For the evaluation of the activity of 'positioning a possible area', the linear distance between the predicted longitude and latitude coordinate where the victim is located and the longitude and latitude coordinate where the real victim is located can be used as the accuracy degree of predicting the activity. I.e., if the search and rescue center predicts a location, the closer to the actual victim the higher should the completion of the activity be. And (3) selecting parameters low-1, up-4 and rho-1 by using the formula (1) to construct a task completion calculation model shown in fig. 2.
The completion degree of the "dispatch search and rescue team" activity is evaluated according to the time consumption from the start of the selection of the search and rescue coordinates to the end of the preparation for team finishing. If the search and rescue team member responds quickly after selecting a destination, the search and rescue team member can start the search and rescue as soon as possible after gathering and preparing to start undoubtedly immediately, and the survival probability of the people in distress is improved. The parameters low-2, up-8 and ρ -2 are selected by using formula (1) to construct a task completion calculation model as shown in fig. 3.

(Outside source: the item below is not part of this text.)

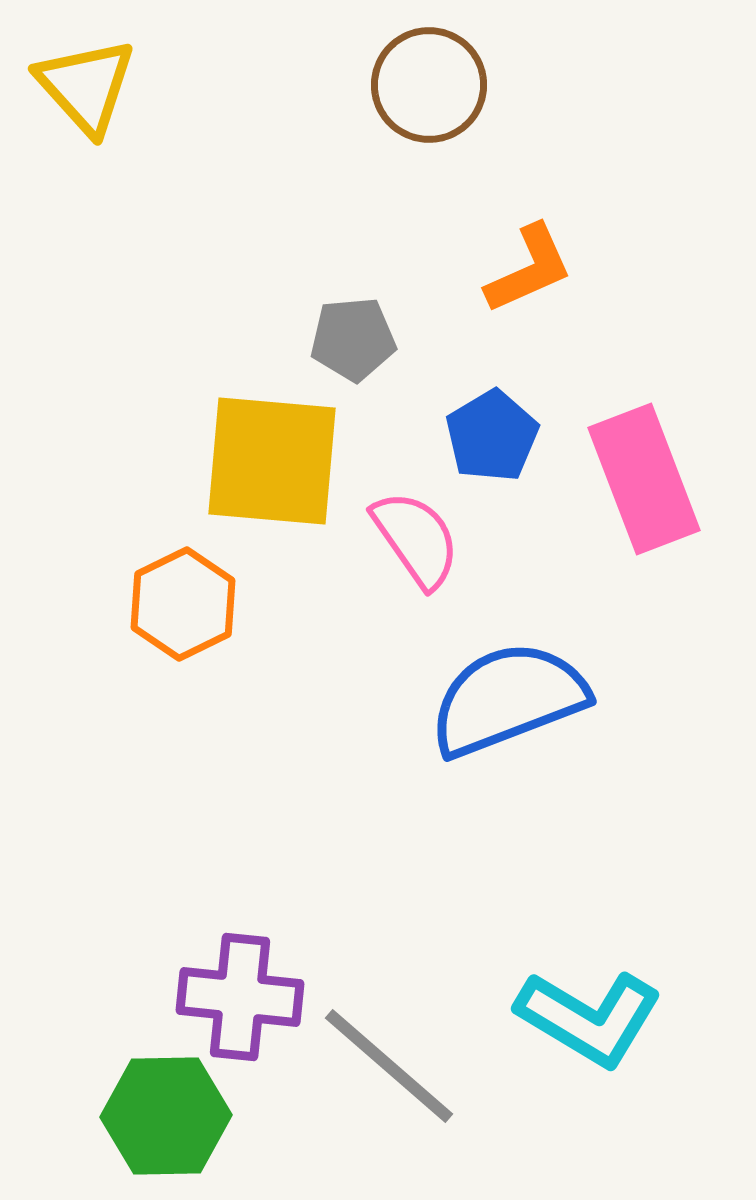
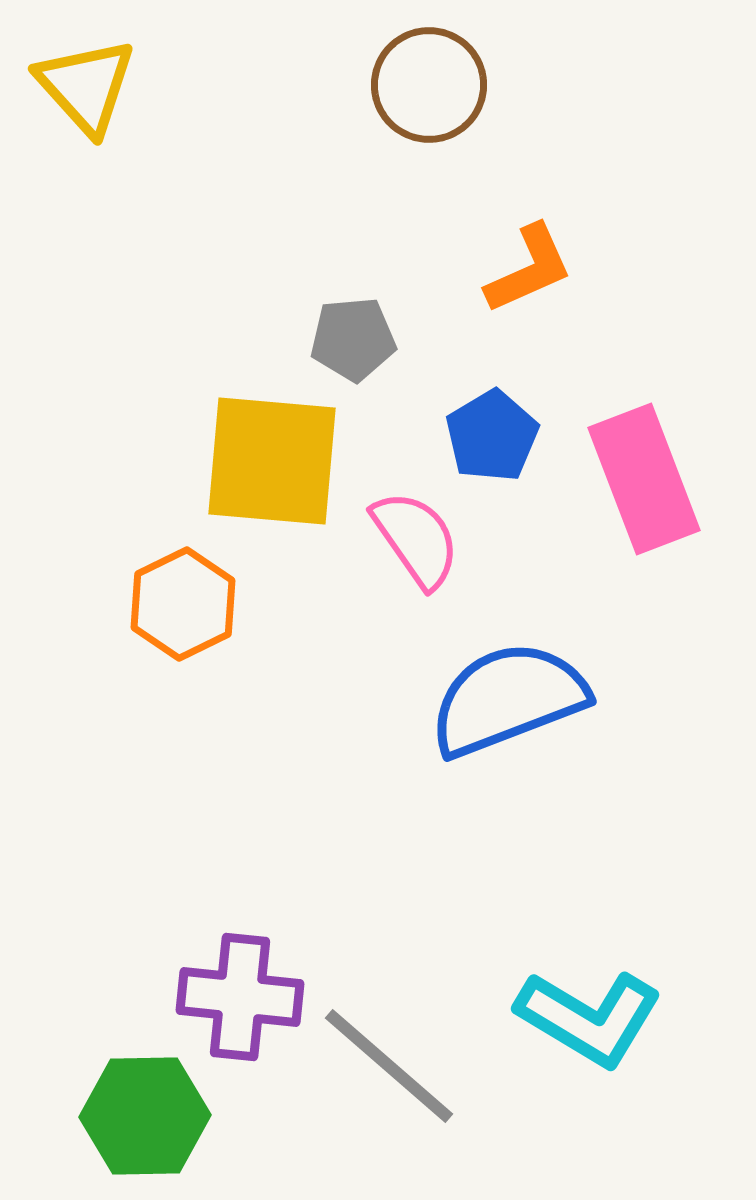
green hexagon: moved 21 px left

The completion degree of the activity of 'possible area search' is evaluated according to the time consumption of the search and rescue team to the designated place, the search is started, and the time consumption of the team to find the victim is ended. The quicker a victim can be found, the more beneficial it is to the victim's birth. The task completion calculation model shown in fig. 4 is constructed by using equation (1) to select parameters low-3, up-12, and ρ -100.

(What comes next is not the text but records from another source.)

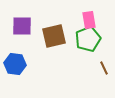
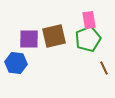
purple square: moved 7 px right, 13 px down
blue hexagon: moved 1 px right, 1 px up
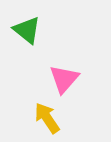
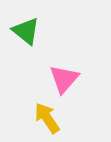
green triangle: moved 1 px left, 1 px down
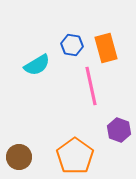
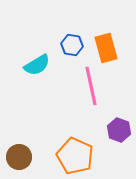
orange pentagon: rotated 12 degrees counterclockwise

After the task completion of the leaf node is obtained, the activity of searching for victims is analyzed. The ultimate goal of the victim search is to find the victim as soon as possible, and the final completion evaluation of the overall activity is also whether the victim can be found quickly by the foot-down to the end. After the purpose of the superior activities is clarified, it is easy to find that the three activities of locating possible areas, dispatching search and rescue teams and searching the possible areas present a complementary relationship. Although the positioning is not accurate, the clustering starts quickly; or the gathering is slow to start, but the search and rescue method is scientific, reasonable and rapid to find the victim. The functional relationship f in equation (4) is chosen as the weighted average.
Predicting the distance difference between the place to be distress and the real place to be distress to be 500m by utilizing simulation output data, and substituting the distance difference into a calculation formula to obtain that the task completion degree is 100; the preparation and the aggregation of the search team members take 6min, and the completion degree of the task is 67 by substituting a calculation formula; and finally, taking 10min from reaching the specified position to finding the search target, and substituting into a calculation formula to obtain the task completion degree of 23.
The weight coefficient of each sub-activity is given according to expert judgment: w ═ 0.4, 0.25,0.35], α ═ 0.3,0.4,0.5, and β ═ 10,15, 25. Calculating to obtain:
G(P1,P2,P3)=Min(CODP1,CODP2,CODP3)=86.5
P=Min(F(P1,P2,P3),G(P1,P2,P3))=Min(83.2,86.5)=83.2
i.e., the task completion of the "find victim" activity is 83.2.
It will be understood that modifications and variations can be made by persons skilled in the art in light of the above teachings and all such modifications and variations are intended to be included within the scope of the invention as defined in the appended claims.